Ему было мучительно стыдно перед матерью за этот разговор, за то, что она видит, какая недалекая и неглубокая личность — его жена, на которой он женился вопреки желанию родителей, за то, что он не в состоянии достойно содержать собственную семью, ответственность за которую столь неосмотрительно взвалил на себя шесть лет назад. Одним словом, ему было непереносимо стыдно за то, что мама теперь воочию убедилась в том, насколько была права, отговаривая сына от скоропалительной женитьбы. Лена его не понимает и ни в чем не поддерживает. И что самое обидное — понимать не хочет, а поддерживать не считает нужным. Медик должен вступать в брак только с медиком. Теперь он в полной мере осознал смысл слов Юлии Анисимовны. Но он не признается в своей ошибке матери! Ни за что! И вообще, никакой ошибки он не совершал, он совершенно правильно поступил, женившись на девушке, которая ждала от него ребенка.
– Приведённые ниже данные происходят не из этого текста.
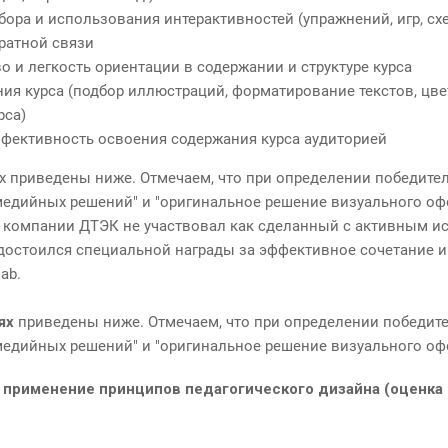
ора и использования интерактивностей (упражнений, игр, схе
ратной связи
о и легкость ориентации в содержании и структуре курса
ия курса (подбор иллюстраций, форматирование текстов, цве
рса)
фективность освоения содержания курса аудиторией
х приведены ниже. Отмечаем, что при определении победите
едийных решений" и "оригинальное решение визуального оф
" компании ДТЭК не участвовал как сделанный с активным 
с удостоился специальной награды за эффективное сочетание 
ab.
иях
приведены ниже. Отмечаем, что при определении победит
едийных решений" и "оригинальное решение визуального офо
применение принципов педагогического дизайна (оценка 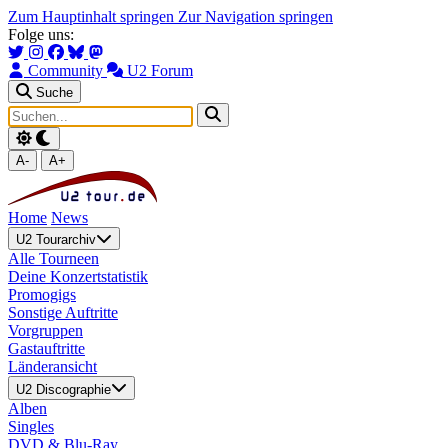
Zum Hauptinhalt springen
Zur Navigation springen
Folge uns:
Community
U2 Forum
Suche
A-
A+
Home
News
U2 Tourarchiv
Alle Tourneen
Deine Konzertstatistik
Promogigs
Sonstige Auftritte
Vorgruppen
Gastauftritte
Länderansicht
U2 Discographie
Alben
Singles
DVD & Blu-Ray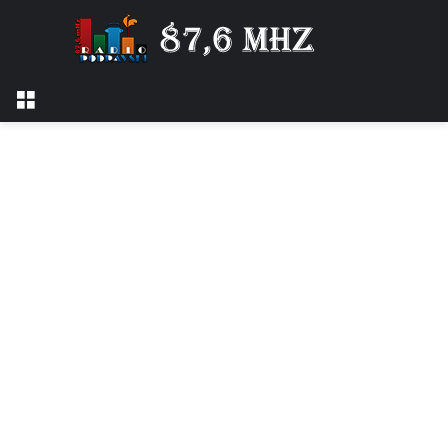
Izbornik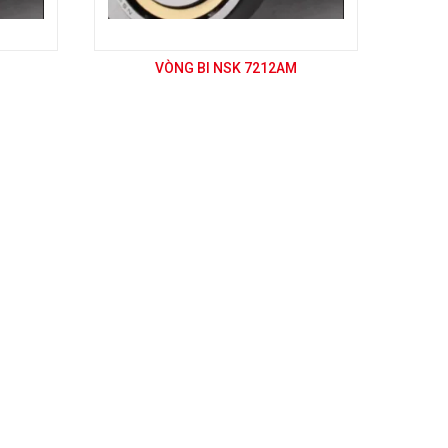
VÒNG BI NSK 7212AM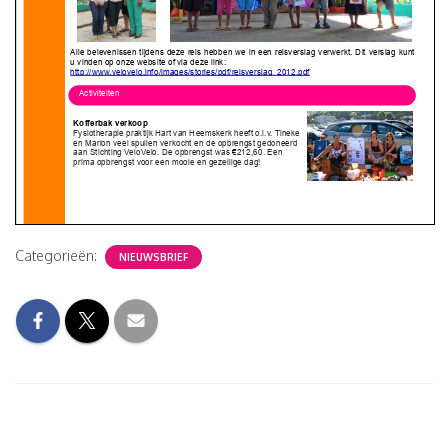
Categorieën:
NIEUWSBRIEF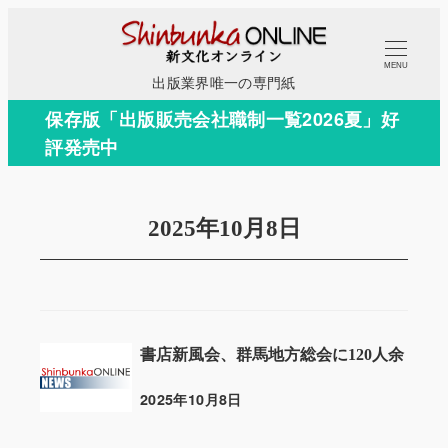
メ
イ
MENU
ン
出版業界唯一の専門紙
コ
保存版「出版販売会社職制一覧2026夏」好
ン
評発売中
テ
ン
ツ
2025年10月8日
へ
移
動
書店新風会、群馬地方総会に120人余
2025年10月8日
投稿日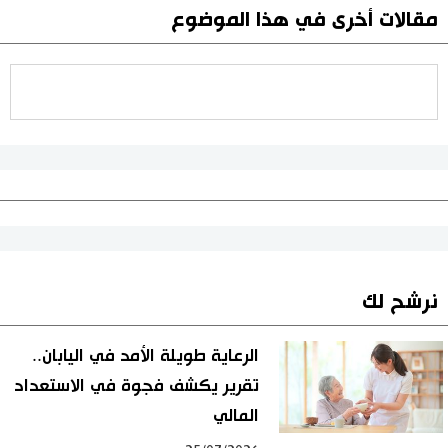
مقالات أخرى في هذا الموضوع
نرشح لك
الرعاية طويلة الأمد في اليابان..
تقرير يكشف فجوة في الاستعداد
المالي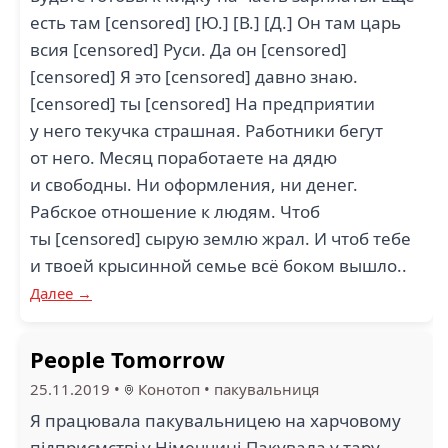
есть там [censored] [Ю.] [В.] [Д.] Он там царь
всия [censored] Руси. Да он [censored]
[censored] Я это [censored] давно знаю.
[censored] ты [censored] На предприятии
у него текучка страшная. Работники бегут
от него. Месяц поработаете на дядю
и свободны. Ни оформления, ни денег.
Рабское отношение к людям. Чтоб
ты [censored] сырую землю жрал. И чтоб тебе
и твоей крысинной семье всё боком вышло..
Далее →
People Tomorrow
25.11.2019
•
Конотоп
•
пакувальниця
Я працювала пакувальницею на харчовому
підприємстві у Німеччині.Пакувала у тару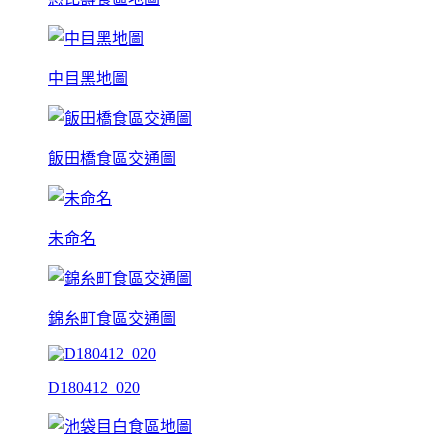
中目黑地圖
飯田橋食區交通圖
未命名
錦糸町食區交通圖
D180412_020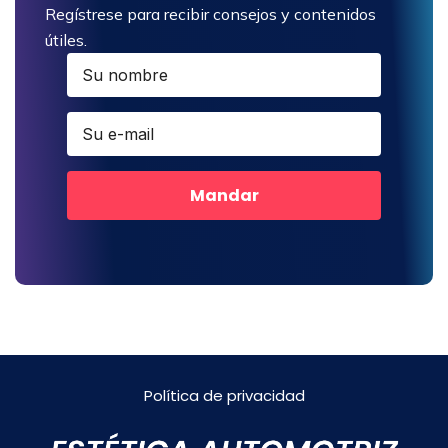
Regístrese para recibir consejos y contenidos
útiles.
Mandar
Política de privacidad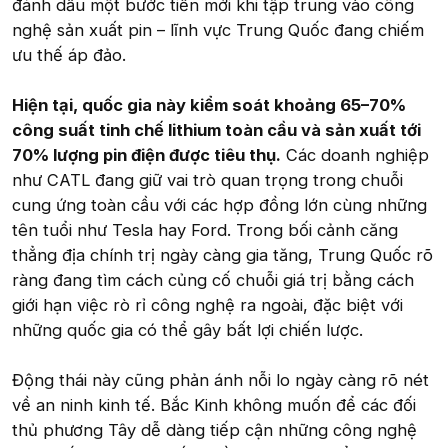
đánh dấu một bước tiến mới khi tập trung vào công
nghệ sản xuất pin – lĩnh vực Trung Quốc đang chiếm
ưu thế áp đảo.
Hiện tại, quốc gia này kiểm soát khoảng 65–70%
công suất tinh chế lithium toàn cầu và sản xuất tới
70% lượng pin điện được tiêu thụ.
Các doanh nghiệp
như CATL đang giữ vai trò quan trọng trong chuỗi
cung ứng toàn cầu với các hợp đồng lớn cùng những
tên tuổi như Tesla hay Ford. Trong bối cảnh căng
thẳng địa chính trị ngày càng gia tăng, Trung Quốc rõ
ràng đang tìm cách củng cố chuỗi giá trị bằng cách
giới hạn việc rò rỉ công nghệ ra ngoài, đặc biệt với
những quốc gia có thể gây bất lợi chiến lược.
Động thái này cũng phản ánh nỗi lo ngày càng rõ nét
về an ninh kinh tế. Bắc Kinh không muốn để các đối
thủ phương Tây dễ dàng tiếp cận những công nghệ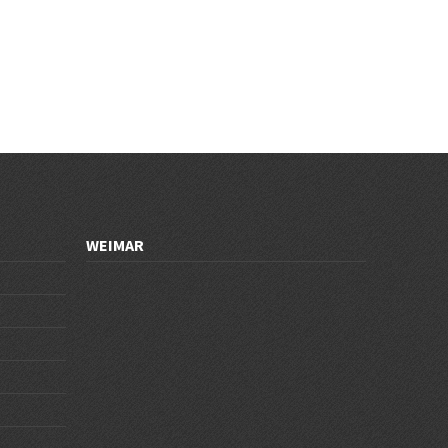
WEIMAR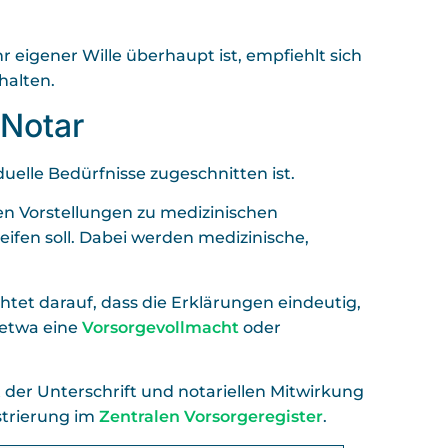
hr eigener Wille überhaupt ist, empfiehlt sich
halten.
 Notar
iduelle Bedürfnisse zugeschnitten ist.
en Vorstellungen zu medizinischen
ifen soll. Dabei werden medizinische,
chtet darauf, dass die Erklärungen eindeutig,
 etwa eine
Vorsorgevollmacht
oder
 der Unterschrift und notariellen Mitwirkung
strierung im
Zentralen Vorsorgeregister
.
Никак иначе он поступить не мог и не должен был, потому что есть такая эфемерная, но очень сильная вещь, как самоуважение…

— Пусть уничтожит? — негодовала тем временем Лена. — Ну конечно, ты готов потерять работу, и эту, и любую другую, ты готов превратиться в люмпена, валяться целыми днями на диване и плакаться по поводу того, что тебя, такого честного и принципиального, поперли с должности. А жить мы на что будем? На доходы от твоей честности? На дивиденды от принципиальности? Тебе на себя наплевать, но ты хотя бы о семье своей подумай!